I just put on some heavy duty aftermarket replacements as the original Yamaha belts are outrageous in price. The aftermarket belts are working just fine. 
I don't know why your blower broke a belt,mage to tight or too loose? 
You might want to check your idler pulleys for alignment and make sure nothing is bent or out of specs.
Just some idea for you....


----------



## wdb

Thanks for the reply. So, it sounds as though the belts last a long, long time, and I just got unlucky. Thanks, I won't spend the money for spares in that case.

As for price, you're right - the Yamaha parts are ridiculous. But the dealer is going to give them to me at their cost, so it's not quite as outrageous, and it will save me from having to figure out what the equivalent belts would be from NAPA or wherever. Unless you have those numbers handy...


----------



## skippy1969

The manual says the auger belt is a LB36 belt or a 36 inch "B" belt.
And the auger belt is a LA37 belt or a 37 inch "A" series belt.
I got my belts from a local implement / lawn and garden dealer.
I just took the measurements I listed for you and the old belts and the parts guy matched them up for me. They worked just fine.
I would rather spend $20.00 for both belts than spend almost $75.00 for the just the Yamaha oem auger belt. Even if I would need to replace them every few years.


----------



## Apple Guy

skippy1969 said:


> The manual says the auger belt is a LB36 belt or a 36 inch "B" belt.
> And the auger belt is a LA37 belt or a 37 inch "A" series belt.
> I got my belts from a local implement / lawn and garden dealer.
> I just took the measurements I listed for you and the old belts and the parts guy matched them up for me. They worked just fine.
> I would rather spend $20.00 for both belts than spend almost $75.00 for the just the Yamaha oem auger belt. Even if I would need to replace them every few years.
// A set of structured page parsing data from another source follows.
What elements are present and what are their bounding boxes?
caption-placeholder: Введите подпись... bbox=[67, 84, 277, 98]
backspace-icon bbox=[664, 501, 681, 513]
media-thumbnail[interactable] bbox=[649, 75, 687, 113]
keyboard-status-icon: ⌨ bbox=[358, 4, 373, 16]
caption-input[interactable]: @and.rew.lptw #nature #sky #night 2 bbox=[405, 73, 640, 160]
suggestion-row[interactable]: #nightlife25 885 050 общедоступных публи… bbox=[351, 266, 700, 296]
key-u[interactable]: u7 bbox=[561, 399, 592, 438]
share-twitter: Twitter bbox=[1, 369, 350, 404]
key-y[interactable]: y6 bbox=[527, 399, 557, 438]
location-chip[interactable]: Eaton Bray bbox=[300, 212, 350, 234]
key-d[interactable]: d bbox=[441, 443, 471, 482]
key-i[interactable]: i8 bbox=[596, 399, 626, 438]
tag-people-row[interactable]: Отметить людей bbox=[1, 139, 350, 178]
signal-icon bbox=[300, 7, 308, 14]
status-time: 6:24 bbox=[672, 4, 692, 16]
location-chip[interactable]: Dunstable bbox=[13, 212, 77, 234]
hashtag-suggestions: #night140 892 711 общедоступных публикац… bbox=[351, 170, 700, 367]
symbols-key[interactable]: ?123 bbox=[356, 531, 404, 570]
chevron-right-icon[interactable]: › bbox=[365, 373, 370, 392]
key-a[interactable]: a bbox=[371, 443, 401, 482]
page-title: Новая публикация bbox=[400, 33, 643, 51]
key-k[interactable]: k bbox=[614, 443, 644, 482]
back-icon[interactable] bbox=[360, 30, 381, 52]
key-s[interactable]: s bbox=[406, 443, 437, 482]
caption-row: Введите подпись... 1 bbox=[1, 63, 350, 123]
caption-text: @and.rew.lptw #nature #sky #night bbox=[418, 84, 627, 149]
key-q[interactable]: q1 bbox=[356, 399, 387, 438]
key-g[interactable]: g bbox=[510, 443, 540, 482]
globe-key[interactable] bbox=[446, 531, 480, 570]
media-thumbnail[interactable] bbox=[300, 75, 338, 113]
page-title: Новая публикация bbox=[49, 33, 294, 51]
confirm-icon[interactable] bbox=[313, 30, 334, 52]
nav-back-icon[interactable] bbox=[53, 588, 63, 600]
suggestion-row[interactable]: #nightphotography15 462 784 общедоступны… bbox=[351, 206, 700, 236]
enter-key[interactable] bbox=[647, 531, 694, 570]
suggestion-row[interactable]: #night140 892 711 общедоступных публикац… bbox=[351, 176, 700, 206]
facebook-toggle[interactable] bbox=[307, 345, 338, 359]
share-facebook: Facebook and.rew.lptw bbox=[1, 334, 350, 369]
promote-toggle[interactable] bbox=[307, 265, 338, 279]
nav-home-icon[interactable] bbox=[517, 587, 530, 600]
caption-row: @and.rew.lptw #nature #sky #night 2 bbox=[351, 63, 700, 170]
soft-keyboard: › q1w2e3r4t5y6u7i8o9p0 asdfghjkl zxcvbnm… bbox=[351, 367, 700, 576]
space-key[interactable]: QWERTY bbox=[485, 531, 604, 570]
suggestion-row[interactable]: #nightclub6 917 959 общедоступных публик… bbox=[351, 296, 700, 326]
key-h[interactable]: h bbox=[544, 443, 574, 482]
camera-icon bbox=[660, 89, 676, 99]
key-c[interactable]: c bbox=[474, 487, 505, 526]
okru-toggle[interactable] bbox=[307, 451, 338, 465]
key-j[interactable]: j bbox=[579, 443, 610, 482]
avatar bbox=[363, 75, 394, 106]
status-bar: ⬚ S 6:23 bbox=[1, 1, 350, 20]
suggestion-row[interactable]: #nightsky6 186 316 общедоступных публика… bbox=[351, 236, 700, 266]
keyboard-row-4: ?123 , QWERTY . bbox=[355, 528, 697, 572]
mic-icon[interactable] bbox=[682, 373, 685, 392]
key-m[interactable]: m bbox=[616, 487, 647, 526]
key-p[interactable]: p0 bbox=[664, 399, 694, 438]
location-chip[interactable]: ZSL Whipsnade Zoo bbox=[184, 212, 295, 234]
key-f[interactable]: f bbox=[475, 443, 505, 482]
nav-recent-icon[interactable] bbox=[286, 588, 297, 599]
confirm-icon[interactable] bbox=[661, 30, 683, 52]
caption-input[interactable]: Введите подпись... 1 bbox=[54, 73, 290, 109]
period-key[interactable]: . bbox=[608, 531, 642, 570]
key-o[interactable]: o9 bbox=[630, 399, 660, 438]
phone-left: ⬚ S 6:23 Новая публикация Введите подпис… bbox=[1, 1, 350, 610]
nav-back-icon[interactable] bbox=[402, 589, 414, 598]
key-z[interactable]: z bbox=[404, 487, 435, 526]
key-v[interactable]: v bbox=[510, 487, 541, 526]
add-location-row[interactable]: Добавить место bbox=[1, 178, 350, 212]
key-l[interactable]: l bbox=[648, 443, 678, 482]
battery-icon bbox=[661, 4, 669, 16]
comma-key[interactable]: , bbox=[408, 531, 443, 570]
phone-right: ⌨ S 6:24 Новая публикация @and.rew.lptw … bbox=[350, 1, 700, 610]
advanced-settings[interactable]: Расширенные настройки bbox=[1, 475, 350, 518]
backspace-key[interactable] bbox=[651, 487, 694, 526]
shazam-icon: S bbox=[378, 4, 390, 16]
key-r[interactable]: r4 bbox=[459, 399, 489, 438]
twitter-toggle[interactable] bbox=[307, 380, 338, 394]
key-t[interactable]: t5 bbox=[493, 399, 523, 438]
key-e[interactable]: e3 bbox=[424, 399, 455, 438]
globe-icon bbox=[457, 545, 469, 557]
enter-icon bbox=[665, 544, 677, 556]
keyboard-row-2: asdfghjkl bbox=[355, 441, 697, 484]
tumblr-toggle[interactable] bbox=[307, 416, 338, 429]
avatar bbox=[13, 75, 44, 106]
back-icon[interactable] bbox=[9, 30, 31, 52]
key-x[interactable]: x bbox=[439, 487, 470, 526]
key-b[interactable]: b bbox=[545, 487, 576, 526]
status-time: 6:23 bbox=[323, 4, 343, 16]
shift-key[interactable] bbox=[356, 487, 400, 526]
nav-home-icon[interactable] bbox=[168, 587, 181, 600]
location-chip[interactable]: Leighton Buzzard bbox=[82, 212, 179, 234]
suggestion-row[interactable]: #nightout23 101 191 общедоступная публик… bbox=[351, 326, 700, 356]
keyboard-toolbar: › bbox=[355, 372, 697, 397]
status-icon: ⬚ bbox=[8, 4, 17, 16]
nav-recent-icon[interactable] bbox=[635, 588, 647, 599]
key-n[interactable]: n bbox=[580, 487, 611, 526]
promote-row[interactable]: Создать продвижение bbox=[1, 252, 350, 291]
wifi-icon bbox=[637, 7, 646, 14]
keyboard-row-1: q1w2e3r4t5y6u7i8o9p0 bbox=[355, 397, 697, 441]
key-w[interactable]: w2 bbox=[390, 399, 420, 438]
 I am now a Honda 928w owner but owned a 828w yamaha. I had it for 22 years and had the original belts on it with 2 driveways to do each time it snowed here in Minneapolis area. It was still going strong when I sold it with the original belts. Just because they are cracking on the inside doesn't mean they are bad. My 828 Yamaha after 22 years still out performs my Honda. My 2011 Honda was the year they even increased torque a bit. Still no match. The Yamaha 8 hp seamed like a 11 to 12 hp motor compared to the Honda 8.5 hp. .


----------



## Coby7

skippy1969 said:


> The manual says the auger belt is a LB36 belt or a 36 inch "B" belt.
> And the auger belt is a LA37 belt or a 37 inch "A" series belt.
> I got my belts from a local implement / lawn and garden dealer.
> I just took the measurements I listed for you and the old belts and the parts guy matched them up for me. They worked just fine.
> I would rather spend $20.00 for both belts than spend almost $75.00 for the just the Yamaha oem auger belt. Even if I would need to replace them every few years.


Nothing worse than having a belt snap halfway through a storm, learn from my experience. Eventhough belts are easily changed on these, changing one during or after a storm is no fun, plus they always break on sunday. Buy the proper belt that lasted 10-15 years or the suggested replacement, they cost more because they are much better belts and designed specifically for snowblower applications. It has to be a reverse bend drive belt.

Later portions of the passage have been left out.